==== Data shown

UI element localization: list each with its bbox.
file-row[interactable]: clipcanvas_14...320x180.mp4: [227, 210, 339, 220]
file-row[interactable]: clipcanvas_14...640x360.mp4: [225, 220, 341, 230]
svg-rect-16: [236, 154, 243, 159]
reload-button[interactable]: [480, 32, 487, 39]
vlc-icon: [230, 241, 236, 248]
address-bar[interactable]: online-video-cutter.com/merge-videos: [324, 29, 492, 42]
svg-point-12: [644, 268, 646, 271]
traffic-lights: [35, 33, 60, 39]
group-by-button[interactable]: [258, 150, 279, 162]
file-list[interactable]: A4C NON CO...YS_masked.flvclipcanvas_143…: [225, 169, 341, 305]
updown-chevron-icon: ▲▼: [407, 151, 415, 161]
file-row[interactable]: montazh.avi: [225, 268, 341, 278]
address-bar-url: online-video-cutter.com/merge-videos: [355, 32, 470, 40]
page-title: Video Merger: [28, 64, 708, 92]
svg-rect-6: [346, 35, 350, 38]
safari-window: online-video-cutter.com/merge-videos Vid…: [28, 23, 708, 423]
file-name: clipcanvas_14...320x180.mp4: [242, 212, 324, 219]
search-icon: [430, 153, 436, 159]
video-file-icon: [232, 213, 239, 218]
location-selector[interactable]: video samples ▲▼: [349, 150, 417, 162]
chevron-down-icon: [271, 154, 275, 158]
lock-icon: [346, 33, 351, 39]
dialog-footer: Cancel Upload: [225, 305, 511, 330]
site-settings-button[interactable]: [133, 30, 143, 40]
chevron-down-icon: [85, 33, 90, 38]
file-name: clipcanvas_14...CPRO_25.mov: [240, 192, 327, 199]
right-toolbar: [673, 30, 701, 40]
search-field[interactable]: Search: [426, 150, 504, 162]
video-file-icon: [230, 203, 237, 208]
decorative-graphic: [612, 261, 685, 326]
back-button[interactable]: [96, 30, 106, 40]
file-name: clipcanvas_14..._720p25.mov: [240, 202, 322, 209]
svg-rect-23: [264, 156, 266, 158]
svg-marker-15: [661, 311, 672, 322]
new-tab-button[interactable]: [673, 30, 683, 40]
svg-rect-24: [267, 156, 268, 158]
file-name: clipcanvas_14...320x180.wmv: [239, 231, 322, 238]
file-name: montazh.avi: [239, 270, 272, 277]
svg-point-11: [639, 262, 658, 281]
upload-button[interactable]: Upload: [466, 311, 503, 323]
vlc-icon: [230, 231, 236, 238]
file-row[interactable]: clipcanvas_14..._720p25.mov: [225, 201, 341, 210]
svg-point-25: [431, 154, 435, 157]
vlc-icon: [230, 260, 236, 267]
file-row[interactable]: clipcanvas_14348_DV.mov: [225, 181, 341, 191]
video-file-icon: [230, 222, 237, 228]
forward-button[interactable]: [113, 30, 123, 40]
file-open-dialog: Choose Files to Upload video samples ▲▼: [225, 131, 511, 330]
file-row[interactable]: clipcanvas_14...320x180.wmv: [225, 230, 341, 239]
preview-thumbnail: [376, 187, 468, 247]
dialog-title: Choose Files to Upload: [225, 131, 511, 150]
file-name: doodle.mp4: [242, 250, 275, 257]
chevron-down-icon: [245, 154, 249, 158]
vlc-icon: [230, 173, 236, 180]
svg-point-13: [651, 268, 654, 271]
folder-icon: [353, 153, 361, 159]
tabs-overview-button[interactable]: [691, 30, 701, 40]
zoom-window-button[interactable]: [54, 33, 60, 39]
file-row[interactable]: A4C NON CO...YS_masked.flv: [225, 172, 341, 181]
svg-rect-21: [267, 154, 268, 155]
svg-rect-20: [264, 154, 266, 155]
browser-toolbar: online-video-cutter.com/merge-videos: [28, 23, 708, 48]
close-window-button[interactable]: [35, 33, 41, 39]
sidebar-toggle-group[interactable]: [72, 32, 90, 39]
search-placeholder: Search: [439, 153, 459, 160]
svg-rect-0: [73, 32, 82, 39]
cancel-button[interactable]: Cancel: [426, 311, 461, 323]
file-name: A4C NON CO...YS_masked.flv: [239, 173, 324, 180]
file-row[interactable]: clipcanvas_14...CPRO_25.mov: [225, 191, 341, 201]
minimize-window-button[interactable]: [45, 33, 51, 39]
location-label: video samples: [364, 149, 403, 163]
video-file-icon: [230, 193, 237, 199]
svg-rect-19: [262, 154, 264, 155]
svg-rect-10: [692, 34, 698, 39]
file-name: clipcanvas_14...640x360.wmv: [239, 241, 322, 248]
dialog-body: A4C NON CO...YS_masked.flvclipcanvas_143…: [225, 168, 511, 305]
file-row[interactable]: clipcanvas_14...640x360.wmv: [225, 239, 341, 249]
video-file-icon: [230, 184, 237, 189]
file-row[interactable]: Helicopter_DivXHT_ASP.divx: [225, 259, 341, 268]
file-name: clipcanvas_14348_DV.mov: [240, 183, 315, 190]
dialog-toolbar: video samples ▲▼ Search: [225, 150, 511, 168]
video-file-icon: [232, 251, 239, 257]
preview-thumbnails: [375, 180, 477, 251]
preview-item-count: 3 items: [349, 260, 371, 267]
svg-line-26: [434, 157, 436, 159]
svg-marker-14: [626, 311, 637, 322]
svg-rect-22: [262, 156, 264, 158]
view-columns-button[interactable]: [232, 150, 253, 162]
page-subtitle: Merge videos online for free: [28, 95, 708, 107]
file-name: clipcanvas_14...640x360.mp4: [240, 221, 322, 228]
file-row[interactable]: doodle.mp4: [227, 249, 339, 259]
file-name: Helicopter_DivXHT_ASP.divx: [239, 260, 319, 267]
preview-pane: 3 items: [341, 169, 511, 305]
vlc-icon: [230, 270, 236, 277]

========

What this task involves: Write out the whole listing again, exactly as it stands.

Response for this exercise:
UI element localization: list each with its bbox.
file-row[interactable]: clipcanvas_14...320x180.mp4: [227, 210, 339, 220]
file-row[interactable]: clipcanvas_14...640x360.mp4: [225, 220, 341, 230]
svg-rect-16: [236, 154, 243, 159]
reload-button[interactable]: [480, 32, 487, 39]
vlc-icon: [230, 241, 236, 248]
address-bar[interactable]: online-video-cutter.com/merge-videos: [324, 29, 492, 42]
svg-point-12: [644, 268, 646, 271]
traffic-lights: [35, 33, 60, 39]
group-by-button[interactable]: [258, 150, 279, 162]
file-list[interactable]: A4C NON CO...YS_masked.flvclipcanvas_143…: [225, 169, 341, 305]
updown-chevron-icon: ▲▼: [407, 151, 415, 161]
file-row[interactable]: montazh.avi: [225, 268, 341, 278]
address-bar-url: online-video-cutter.com/merge-videos: [355, 32, 470, 40]
page-title: Video Merger: [28, 64, 708, 92]
svg-rect-6: [346, 35, 350, 38]
safari-window: online-video-cutter.com/merge-videos Vid…: [28, 23, 708, 423]
file-name: clipcanvas_14...320x180.mp4: [242, 212, 324, 219]
search-icon: [430, 153, 436, 159]
video-file-icon: [232, 213, 239, 218]
location-selector[interactable]: video samples ▲▼: [349, 150, 417, 162]
chevron-down-icon: [271, 154, 275, 158]
lock-icon: [346, 33, 351, 39]
dialog-footer: Cancel Upload: [225, 305, 511, 330]
site-settings-button[interactable]: [133, 30, 143, 40]
chevron-down-icon: [85, 33, 90, 38]
file-name: clipcanvas_14...CPRO_25.mov: [240, 192, 327, 199]
right-toolbar: [673, 30, 701, 40]
search-field[interactable]: Search: [426, 150, 504, 162]
video-file-icon: [230, 203, 237, 208]
decorative-graphic: [612, 261, 685, 326]
back-button[interactable]: [96, 30, 106, 40]
file-name: clipcanvas_14..._720p25.mov: [240, 202, 322, 209]
svg-rect-23: [264, 156, 266, 158]
svg-marker-15: [661, 311, 672, 322]
new-tab-button[interactable]: [673, 30, 683, 40]
svg-rect-24: [267, 156, 268, 158]
file-name: clipcanvas_14...320x180.wmv: [239, 231, 322, 238]
file-name: montazh.avi: [239, 270, 272, 277]
svg-point-11: [639, 262, 658, 281]
upload-button[interactable]: Upload: [466, 311, 503, 323]
vlc-icon: [230, 231, 236, 238]
file-row[interactable]: clipcanvas_14..._720p25.mov: [225, 201, 341, 210]
svg-point-25: [431, 154, 435, 157]
vlc-icon: [230, 260, 236, 267]
file-row[interactable]: clipcanvas_14348_DV.mov: [225, 181, 341, 191]
video-file-icon: [230, 222, 237, 228]
forward-button[interactable]: [113, 30, 123, 40]
file-open-dialog: Choose Files to Upload video samples ▲▼: [225, 131, 511, 330]
file-row[interactable]: clipcanvas_14...320x180.wmv: [225, 230, 341, 239]
preview-thumbnail: [376, 187, 468, 247]
dialog-title: Choose Files to Upload: [225, 131, 511, 150]
file-name: doodle.mp4: [242, 250, 275, 257]
chevron-down-icon: [245, 154, 249, 158]
vlc-icon: [230, 173, 236, 180]
svg-point-13: [651, 268, 654, 271]
folder-icon: [353, 153, 361, 159]
tabs-overview-button[interactable]: [691, 30, 701, 40]
zoom-window-button[interactable]: [54, 33, 60, 39]
file-row[interactable]: A4C NON CO...YS_masked.flv: [225, 172, 341, 181]
svg-rect-21: [267, 154, 268, 155]
svg-rect-20: [264, 154, 266, 155]
browser-toolbar: online-video-cutter.com/merge-videos: [28, 23, 708, 48]
close-window-button[interactable]: [35, 33, 41, 39]
sidebar-toggle-group[interactable]: [72, 32, 90, 39]
search-placeholder: Search: [439, 153, 459, 160]
svg-rect-0: [73, 32, 82, 39]
cancel-button[interactable]: Cancel: [426, 311, 461, 323]
file-name: A4C NON CO...YS_masked.flv: [239, 173, 324, 180]
file-row[interactable]: clipcanvas_14...CPRO_25.mov: [225, 191, 341, 201]
minimize-window-button[interactable]: [45, 33, 51, 39]
location-label: video samples: [364, 149, 403, 163]
video-file-icon: [230, 193, 237, 199]
svg-rect-19: [262, 154, 264, 155]
svg-rect-10: [692, 34, 698, 39]
file-name: clipcanvas_14...640x360.wmv: [239, 241, 322, 248]
dialog-body: A4C NON CO...YS_masked.flvclipcanvas_143…: [225, 168, 511, 305]
file-row[interactable]: clipcanvas_14...640x360.wmv: [225, 239, 341, 249]
video-file-icon: [230, 184, 237, 189]
file-row[interactable]: Helicopter_DivXHT_ASP.divx: [225, 259, 341, 268]
file-name: clipcanvas_14348_DV.mov: [240, 183, 315, 190]
dialog-toolbar: video samples ▲▼ Search: [225, 150, 511, 168]
video-file-icon: [232, 251, 239, 257]
preview-thumbnails: [375, 180, 477, 251]
preview-item-count: 3 items: [349, 260, 371, 267]
svg-line-26: [434, 157, 436, 159]
svg-marker-14: [626, 311, 637, 322]
svg-rect-22: [262, 156, 264, 158]
view-columns-button[interactable]: [232, 150, 253, 162]
page-subtitle: Merge videos online for free: [28, 95, 708, 107]
file-name: clipcanvas_14...640x360.mp4: [240, 221, 322, 228]
file-row[interactable]: doodle.mp4: [227, 249, 339, 259]
file-name: Helicopter_DivXHT_ASP.divx: [239, 260, 319, 267]
preview-pane: 3 items: [341, 169, 511, 305]
vlc-icon: [230, 270, 236, 277]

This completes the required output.